Rackspace experienced an outage yesterday; a recurring issue this year for the hosted data center provider; which took down a number of high profile sites including the popular blog site TechCrunch. No network is impervious to outages, but a company like Rackspace needs to provide consistent and reliable service.
The Official Rackspace Blog explains "On December 18, 2009 between 3:37 p.m. and 4:12 p.m. CST, Rackspace experienced network connectivity problems." The timeline doesn't jive with the fact that the timestamp on the TechCrunch report on the Washington Post site says 12:17pm. Assuming the TechCrunch timestamp is Pacific time, it would mean that the outage began more like 2pm Central time, or possibly even earlier.
Aside from TechCrunch, a number of other services and blog sites were impacted by the Rackspace outage, including 37signals, Brizzly, Robert Scoble's blog, sites hosted by Laughing Squid, Tumblr, and Mashable.
The Rackspace blog describes the root cause: "The issues resulted from a problem with a router used for peering and backbone connectivity located outside the data center at a peering facility, which handles approximately 20 per cent of Rackspace's Dallas traffic."
The blog post goes on to explain that the router configuration error was part of final testing for data center integration between the Chicago and Dallas facilities, and that it should not have impacted operation during normal business hours. "The network integration of the facilities was scheduled to take place during the monthly maintenance window outside normal business hours, and today's incident occurred during final preparations."
The outage left many Rackspace customers saying "Hey! Who turned off the cloud?"
While a data center outage that impacts popular and well known sites is a black eye for cloud computing in general, the scope of the impact from this outage was relatively small. As this blog points out "Rackspace is small potatoes. Now it's a fast growing bag of potatoes, but still dinky. And the other catch: Rackspace is more about hosting than the cloud."
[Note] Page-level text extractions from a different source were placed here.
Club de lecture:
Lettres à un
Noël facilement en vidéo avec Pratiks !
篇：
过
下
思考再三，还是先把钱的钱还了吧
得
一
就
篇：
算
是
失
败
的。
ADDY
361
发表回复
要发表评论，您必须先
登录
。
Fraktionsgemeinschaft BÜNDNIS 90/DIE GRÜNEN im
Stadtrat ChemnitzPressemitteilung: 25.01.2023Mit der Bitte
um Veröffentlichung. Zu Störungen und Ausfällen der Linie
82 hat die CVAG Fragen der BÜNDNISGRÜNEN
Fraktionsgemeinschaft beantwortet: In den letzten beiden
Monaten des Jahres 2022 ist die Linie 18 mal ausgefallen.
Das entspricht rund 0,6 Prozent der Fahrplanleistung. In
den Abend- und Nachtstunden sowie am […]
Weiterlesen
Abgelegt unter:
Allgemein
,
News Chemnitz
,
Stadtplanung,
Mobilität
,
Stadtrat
For customers that rely on Rackspace to host their servers — especially Web servers — it may seem very much as if the Internet went down when the Rackspace data center was unavailable. However, cloud computing services like Amazon EC2 and Microsoft Azure, and Internet keystones like Google, and Amazon were not impacted at all by the Rackspace outage.
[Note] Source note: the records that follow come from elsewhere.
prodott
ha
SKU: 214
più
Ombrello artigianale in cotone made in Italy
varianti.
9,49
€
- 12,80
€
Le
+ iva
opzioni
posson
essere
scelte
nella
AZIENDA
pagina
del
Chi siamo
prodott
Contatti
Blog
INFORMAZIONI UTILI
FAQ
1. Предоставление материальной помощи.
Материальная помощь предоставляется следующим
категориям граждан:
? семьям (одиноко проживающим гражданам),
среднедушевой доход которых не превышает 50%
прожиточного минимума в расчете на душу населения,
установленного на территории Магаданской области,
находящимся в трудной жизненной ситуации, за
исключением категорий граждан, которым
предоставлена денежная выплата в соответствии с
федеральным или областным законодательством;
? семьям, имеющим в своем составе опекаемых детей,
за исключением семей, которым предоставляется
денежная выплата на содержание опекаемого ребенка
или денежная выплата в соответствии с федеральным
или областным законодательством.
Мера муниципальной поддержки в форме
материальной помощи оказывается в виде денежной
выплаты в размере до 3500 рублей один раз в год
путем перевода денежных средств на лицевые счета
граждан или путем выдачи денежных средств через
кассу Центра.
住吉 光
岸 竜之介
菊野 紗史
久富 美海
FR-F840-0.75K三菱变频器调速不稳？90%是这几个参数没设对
Mistakes happen, but customers of Rackspace have a right to question the repeated outages and service interruptions. At least one Rackspace customer is also upset about a related issue pertaining to customer notification of network issues like this outage.
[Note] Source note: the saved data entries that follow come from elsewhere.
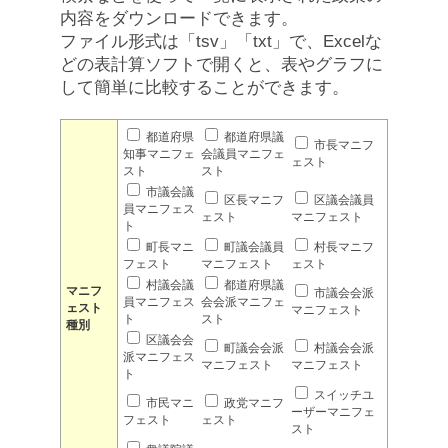
内容をダウンロードできます。
ファイル形式は「tsv」「txt」で、Excelな
どの表計算ソフトで開くと、表やグラフに
して簡単に比較することができます。
都道府県
都道府県議
市長マニフ
知事マニフェ
会議員マニフェ
ェスト
スト
スト
市議会議
区長マニフ
区議会議員
員マニフェス
ェスト
マニフェスト
ト
町長マニ
町議会議員
村長マニフ
フェスト
マニフェスト
ェスト
村議会議
都道府県議
マニフ
市議会会派
員マニフェス
会会派マニフェ
ェスト
マニフェスト
ト
スト
種別
区議会会
町議会会派
村議会会派
派マニフェス
マニフェスト
マニフェスト
ト
スイッチユ
市民マニ
政党マニフ
ーザーマニフェ
フェスト
ェスト
スト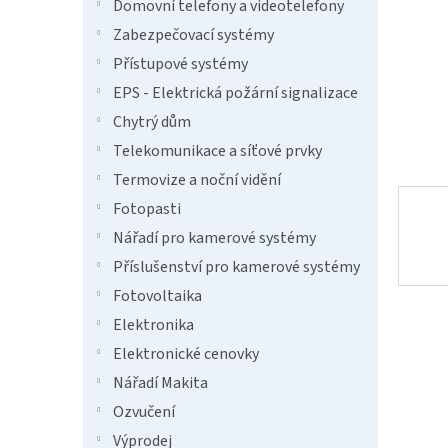
n
Domovní telefony a videotelefony
e
Zabezpečovací systémy
l
Přístupové systémy
EPS - Elektrická požární signalizace
Chytrý dům
Telekomunikace a síťové prvky
Termovize a noční vidění
Fotopasti
Nářadí pro kamerové systémy
Příslušenství pro kamerové systémy
Fotovoltaika
Elektronika
Elektronické cenovky
Nářadí Makita
Ozvučení
Výprodej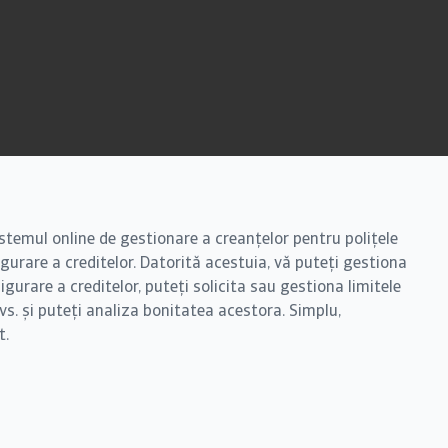
stemul online de gestionare a creanțelor pentru polițele
urare a creditelor. Datorită acestuia, vă puteți gestiona
igurare a creditelor, puteți solicita sau gestiona limitele
 dvs. și puteți analiza bonitatea acestora. Simplu,
t.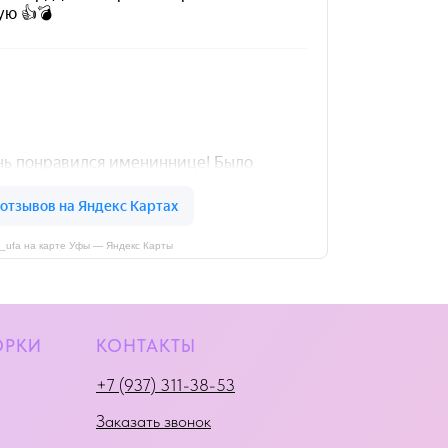
i_ufa на карте Уфы — Яндекс Карты
ОРКИ
КОНТАКТЫ
+7 (937) 311-38-53
Заказать звонок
The customer's hosted servers were affected by the Rackspace outage and found out from customer complaints that its site had been unavailable for two hours. In a comment, the customer stated "We also pay Rackspace extra for a constant monitoring service that is supposed to immediately notify me by email or phone call if our server becomes inaccessible at any time. I was HIGHLY disturbed to find out that Rackspace actually SUPPRESSED these notifications from being sent to their customers for some strange reason."
The comment offers no evidence to support the claim that Rackspace intentionally withheld notification, and I have not had any feedback from Rackspace to confirm or deny the accusation. If it turns out to be true, it would damage Rackspace's credibility and customer service reputation.
The bottom line, though, is that Rackspace determined the cause of the problem and fixed it relatively quickly, and it provided status updates on the blog to keep customers informed. Even brief outages seem devastating to those affected by them, but they will happen, and when they do this is pretty much how you want them handled.